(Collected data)
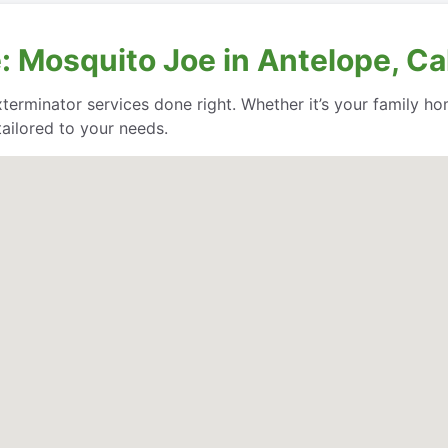
 Mosquito Joe in Antelope, Cal
rminator services done right. Whether it’s your family ho
ailored to your needs.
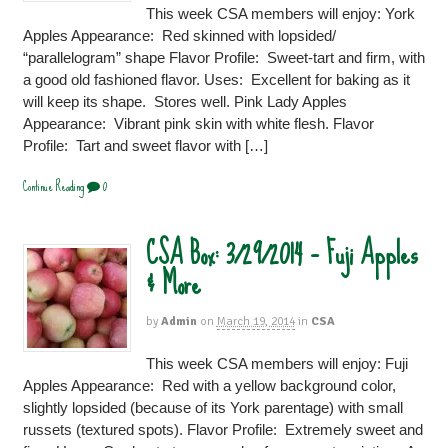
This week CSA members will enjoy: York
Apples Appearance: Red skinned with lopsided/
“parallelogram” shape Flavor Profile: Sweet-tart and firm, with
a good old fashioned flavor. Uses: Excellent for baking as it
will keep its shape. Stores well. Pink Lady Apples
Appearance: Vibrant pink skin with white flesh. Flavor
Profile: Tart and sweet flavor with […]
Continue Reading
0
CSA Box: 3/29/2014 – Fuji Apples
& More
by
Admin
on
March 19, 2014
in
CSA
This week CSA members will enjoy: Fuji
Apples Appearance: Red with a yellow background color,
slightly lopsided (because of its York parentage) with small
russets (textured spots). Flavor Profile: Extremely sweet and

▶ [ASSIGNMENT]
Wherever the string "with" appears in the entries, copy that line.

▶ [WRITTEN ANSWER]
Apples Appearance: Red skinned with lopsided/
“parallelogram” shape Flavor Profile: Sweet-tart and firm, with
Appearance: Vibrant pink skin with white flesh. Flavor
Profile: Tart and sweet flavor with […]
Apples Appearance: Red with a yellow background color,
slightly lopsided (because of its York parentage) with small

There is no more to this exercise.